* _Supplied material_:
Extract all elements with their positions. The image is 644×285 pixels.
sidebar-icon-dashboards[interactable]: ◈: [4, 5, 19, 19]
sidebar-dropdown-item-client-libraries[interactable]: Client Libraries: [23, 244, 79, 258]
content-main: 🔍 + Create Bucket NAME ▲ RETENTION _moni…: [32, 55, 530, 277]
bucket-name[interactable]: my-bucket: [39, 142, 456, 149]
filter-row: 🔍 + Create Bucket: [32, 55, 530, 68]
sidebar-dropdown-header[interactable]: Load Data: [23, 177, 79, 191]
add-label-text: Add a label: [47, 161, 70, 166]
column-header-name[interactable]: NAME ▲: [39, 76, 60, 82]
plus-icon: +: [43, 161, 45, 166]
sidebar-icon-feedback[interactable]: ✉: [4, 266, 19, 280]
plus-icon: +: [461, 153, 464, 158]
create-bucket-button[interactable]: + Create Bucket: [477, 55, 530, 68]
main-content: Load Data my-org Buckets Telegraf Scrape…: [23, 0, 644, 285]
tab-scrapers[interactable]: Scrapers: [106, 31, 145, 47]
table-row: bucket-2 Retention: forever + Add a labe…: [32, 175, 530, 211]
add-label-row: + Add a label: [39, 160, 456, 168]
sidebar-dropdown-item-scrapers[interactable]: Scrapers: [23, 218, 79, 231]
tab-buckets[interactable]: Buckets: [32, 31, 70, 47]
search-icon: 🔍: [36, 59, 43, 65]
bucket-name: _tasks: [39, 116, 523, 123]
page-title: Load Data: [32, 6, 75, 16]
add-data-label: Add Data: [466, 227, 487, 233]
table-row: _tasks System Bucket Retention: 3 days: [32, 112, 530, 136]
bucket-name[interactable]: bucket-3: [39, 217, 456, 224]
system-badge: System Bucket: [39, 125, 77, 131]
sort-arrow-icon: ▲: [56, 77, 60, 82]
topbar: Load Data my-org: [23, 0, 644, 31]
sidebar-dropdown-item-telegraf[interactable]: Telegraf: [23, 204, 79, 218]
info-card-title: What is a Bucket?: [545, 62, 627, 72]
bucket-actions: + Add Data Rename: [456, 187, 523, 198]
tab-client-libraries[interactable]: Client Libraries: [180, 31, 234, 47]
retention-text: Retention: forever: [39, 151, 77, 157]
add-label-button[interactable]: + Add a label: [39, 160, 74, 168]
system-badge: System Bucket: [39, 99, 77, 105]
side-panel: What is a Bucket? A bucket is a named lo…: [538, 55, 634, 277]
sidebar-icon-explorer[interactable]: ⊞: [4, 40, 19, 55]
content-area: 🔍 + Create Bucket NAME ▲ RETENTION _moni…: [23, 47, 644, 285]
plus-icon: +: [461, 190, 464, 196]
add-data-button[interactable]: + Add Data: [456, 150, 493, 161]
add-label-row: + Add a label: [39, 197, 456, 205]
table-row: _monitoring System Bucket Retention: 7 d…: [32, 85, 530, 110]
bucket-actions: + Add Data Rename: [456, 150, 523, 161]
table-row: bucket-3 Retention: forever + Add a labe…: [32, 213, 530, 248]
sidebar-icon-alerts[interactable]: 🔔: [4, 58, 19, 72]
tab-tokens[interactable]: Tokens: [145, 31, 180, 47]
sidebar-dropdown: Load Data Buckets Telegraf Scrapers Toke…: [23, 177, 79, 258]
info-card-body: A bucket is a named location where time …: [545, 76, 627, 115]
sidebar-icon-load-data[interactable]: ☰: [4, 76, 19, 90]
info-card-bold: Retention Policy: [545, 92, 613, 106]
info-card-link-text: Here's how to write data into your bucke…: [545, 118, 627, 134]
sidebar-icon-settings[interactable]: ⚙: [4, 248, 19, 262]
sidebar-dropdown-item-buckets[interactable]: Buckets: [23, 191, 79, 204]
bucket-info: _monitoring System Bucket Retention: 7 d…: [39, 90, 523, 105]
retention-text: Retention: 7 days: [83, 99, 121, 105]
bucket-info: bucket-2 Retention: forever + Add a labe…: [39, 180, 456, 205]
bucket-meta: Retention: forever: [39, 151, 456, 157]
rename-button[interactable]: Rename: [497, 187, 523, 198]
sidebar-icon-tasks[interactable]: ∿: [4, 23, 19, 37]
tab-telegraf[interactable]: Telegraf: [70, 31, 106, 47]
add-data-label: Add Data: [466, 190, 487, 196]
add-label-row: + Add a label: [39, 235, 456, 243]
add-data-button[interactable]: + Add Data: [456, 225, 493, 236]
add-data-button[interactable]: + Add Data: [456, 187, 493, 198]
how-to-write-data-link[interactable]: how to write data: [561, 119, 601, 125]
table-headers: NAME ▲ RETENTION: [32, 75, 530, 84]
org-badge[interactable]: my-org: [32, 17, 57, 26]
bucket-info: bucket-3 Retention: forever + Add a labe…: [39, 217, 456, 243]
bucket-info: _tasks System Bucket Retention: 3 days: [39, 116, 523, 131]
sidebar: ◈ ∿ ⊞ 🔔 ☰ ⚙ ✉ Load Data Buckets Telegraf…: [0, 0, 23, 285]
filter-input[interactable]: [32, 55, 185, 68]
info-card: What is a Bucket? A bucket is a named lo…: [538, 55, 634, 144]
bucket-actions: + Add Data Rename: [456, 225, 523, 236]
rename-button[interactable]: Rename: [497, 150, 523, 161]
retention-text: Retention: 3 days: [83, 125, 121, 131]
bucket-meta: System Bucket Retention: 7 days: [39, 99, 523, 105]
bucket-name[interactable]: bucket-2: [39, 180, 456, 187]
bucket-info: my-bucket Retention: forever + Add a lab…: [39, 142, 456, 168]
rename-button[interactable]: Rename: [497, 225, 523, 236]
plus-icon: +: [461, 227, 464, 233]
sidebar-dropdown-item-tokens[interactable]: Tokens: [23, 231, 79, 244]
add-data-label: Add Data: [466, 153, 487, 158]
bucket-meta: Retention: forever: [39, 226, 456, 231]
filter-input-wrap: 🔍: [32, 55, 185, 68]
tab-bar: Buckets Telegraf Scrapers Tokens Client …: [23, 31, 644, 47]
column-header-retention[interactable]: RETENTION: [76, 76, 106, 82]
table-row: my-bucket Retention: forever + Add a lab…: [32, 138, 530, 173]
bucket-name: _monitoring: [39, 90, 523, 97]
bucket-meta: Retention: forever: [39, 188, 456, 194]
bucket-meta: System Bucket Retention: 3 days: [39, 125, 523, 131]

* _Exercise objective_: Your answer should be one number, the count of lines in the records that contain the string "meta".

* _Output of the exercise_: 5